Characterization of 6-oxo-M1dG in Xenopus Egg Extracts

Abstract

Genome integrity is established through the high fidelity and efficient replication of cellular DNA as well as the ability to repair DNA when DNA damage or errors occur. A wide array of genotoxins can interfere with DNA synthesis by blocking DNA helicase or polymerase activity at replication forks, either directly or indirectly. Failure to employ repair mechanisms in a proper manner can result in genetic mutations, genomic instability, and cancer. A primary response to genotoxins is replication fork reversal, which involves reannealing of parental DNA strands and extrusion of nascent DNA strands to form a reversed fork. Fork reversal is thought to support error-free bypass of DNA lesions and regulate the rate of DNA synthesis. The nascent DNA strands of replication forks are degraded by exonucleases in a process known as ‘Nascent Strand Degradation' (NSD), which is thought to convert the reversed fork back to a replication fork so that DNA synthesis can resume. Although NSD is important for genome stability, too much NSD causes genome instability. Thus, NSD must be triggered efficiently but not overly triggered to ensure genome stability. Our lab has previously used Xenopus egg extracts to show that uncoupling causes NSD and fork reversal.
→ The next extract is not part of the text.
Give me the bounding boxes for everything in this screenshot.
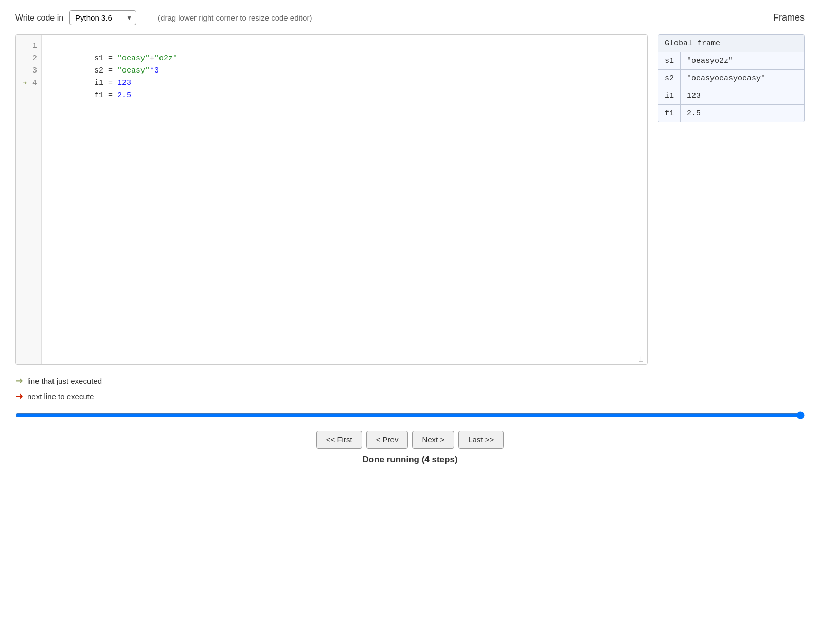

However, a major question from this work was how do these events occur naturally in response to damaged DNA? To study this, we utilized 6-oxo-M1dG, a model DNA lesion that blocks polymerase function while also being resistant to more canonical DNA repair pathways, such as Translesion Synthesis. Our data shows that the non-bulky polymerase-blocking DNA lesion, 6-oxo-M1dG, is able to block DNA synthesis and stall DNA replication in the presence of a singular replication fork. Strikingly, the convergence of two replication forks allows for the efficient bypass of 6-oxo-M1dG in a CMG unloading-independent mechanism. Additionally, 6-oxo-M1dG is not readily repaired by any active mechanism in Xenopus egg extracts, making it a model DNA lesion to study replication-coupled DNA repair pathways.